#### Entries provided:
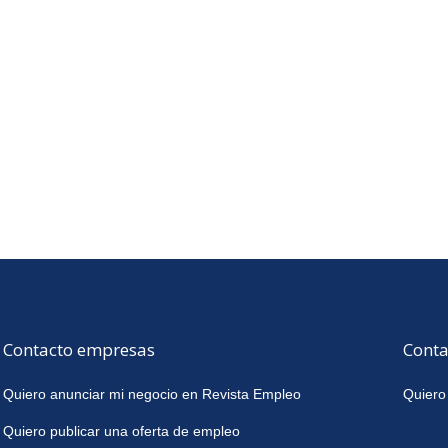
Contacto empresas
Conta
Quiero anunciar mi negocio en Revista Empleo
Quiero
Quiero publicar una oferta de empleo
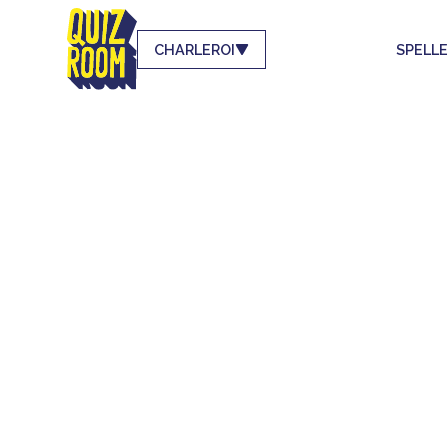
CHARLEROI
SPELL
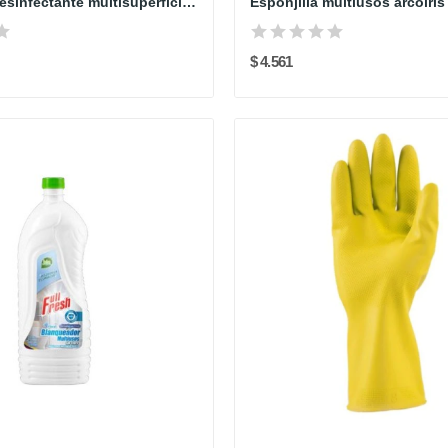
Limpiador desinfectante multisuperficies floral...
Esponjilla multiusos arcoiris
$ 4.561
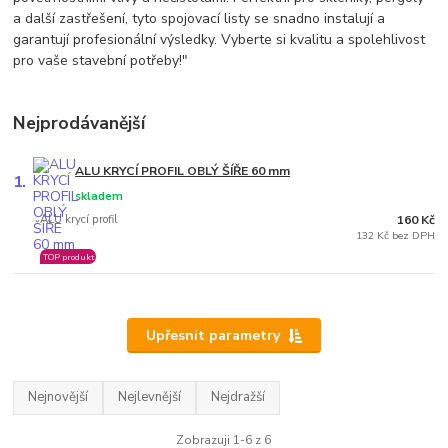
a další zastřešení, tyto spojovací listy se snadno instalují a
garantují profesionální výsledky. Vyberte si kvalitu a spolehlivost
pro vaše stavební potřeby!"
Nejprodávanější
ALU KRYCÍ PROFIL OBLÝ ŠÍŘE 60 mm
1.
skladem
ALU krycí profil
160 Kč
132 Kč bez DPH
TOP produkt
Upřesnit parametry
Nejnovější
Nejlevnější
Nejdražší
Zobrazuji 1-6 z 6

#### Exercise objective:
Without any pictures, repeat the listing exactly.

#### Result for this exercise:
Contacto empresas
Conta
Quiero anunciar mi negocio en Revista Empleo
Quiero
Quiero publicar una oferta de empleo
CHARLEROI
SPELL
Limpiador desinfectante multisuperficies floral...
Esponjilla multiusos arcoiris
$ 4.561
a další zastřešení, tyto spojovací listy se snadno instalují a
garantují profesionální výsledky. Vyberte si kvalitu a spolehlivost
pro vaše stavební potřeby!"
Nejprodávanější
ALU KRYCÍ PROFIL OBLÝ ŠÍŘE 60 mm
1.
skladem
ALU krycí profil
160 Kč
132 Kč bez DPH
TOP produkt
Upřesnit parametry
Nejnovější
Nejlevnější
Nejdražší
Zobrazuji 1-6 z 6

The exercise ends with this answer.